En Europe centrale et orientale, y compris en Pologne et en Roumanie, le schéma est plus contrasté, avec des précipitations proches de la normale à légèrement supérieures à la normale, ce qui devrait contribuer à stabiliser l’état des cultures là où les réserves d’humidité des sols restent suffisantes. Dans le Corn Belt américain, la météo récente a été plus clémente, les principales régions ayant échappé aux épisodes de chaleur les plus extrêmes, ce qui soutient les perspectives de rendement pour la récolte 2026. Globalement, la météo reste un facteur modérément haussier pour le maïs de l’UE, mais plus neutre à l’échelle mondiale.

Perspectives de trading (prochaines 1–4 semaines)
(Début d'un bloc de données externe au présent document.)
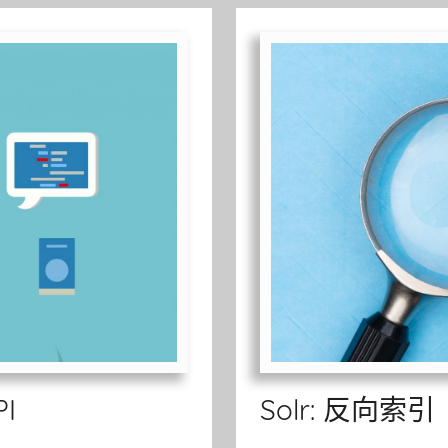
I
Solr: 反向索引（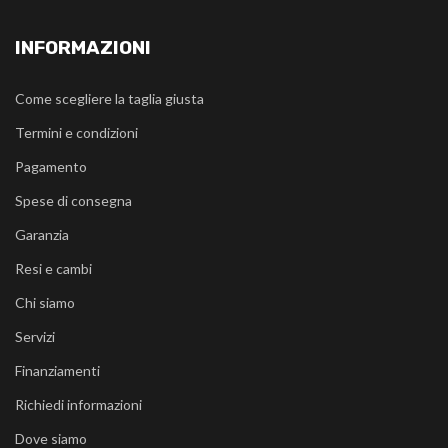
INFORMAZIONI
Come scegliere la taglia giusta
Termini e condizioni
Pagamento
Spese di consegna
Garanzia
Resi e cambi
Chi siamo
Servizi
Finanziamenti
Richiedi informazioni
Dove siamo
  • Pour les acheteurs de fourrages de l’UE : Envisager de sécuriser progressivement la couverture lors des replis de prix sur Euronext nov. 2026 et sur le physique T4 2026, compte tenu de la baisse confirmée de la production française et allemande et du fort appel d’air des exportations américaines.
  • Pour les producteurs en Pologne et en Roumanie : Les prix flat actuels au‑dessus de 250 EUR/t sur les contrats à terme et une base régionale ferme plaident pour des ventes à terme incrémentales, tout en conservant un certain volume pour profiter d’un potentiel de hausse supplémentaire si la logistique depuis l’Ukraine se dégrade.
  • Pour les négociants et exportateurs : La base dans les ports du Danube et de la mer Noire pourrait rester volatile ; les primes pour les itinéraires fiables par rail ou par barge pourraient s’élargir si les restrictions de circulation des camions autour d’Izmaïl persistent ou s’étendent.

Tendance directionnelle sur 3 jours (EUR)

  • Maïs Euronext (échéances rapprochées) : Biais légèrement haussier, +1–3 €/t, porté par des inquiétudes persistantes sur la récolte de l’UE et une demande externe solide.
  • Maïs fourrager domestique allemand EXW : Plutôt stable à légèrement haussier, l’offre locale tendue étant compensée par une demande prudente des fabricants d’aliments composés.
  • Maïs mer Noire ukrainien (FOB/CPT) : Stabilisation ou léger rebond probable, le marché réévaluant l’impact des contraintes logistiques sur le Danube sur les créneaux d’exportation disponibles.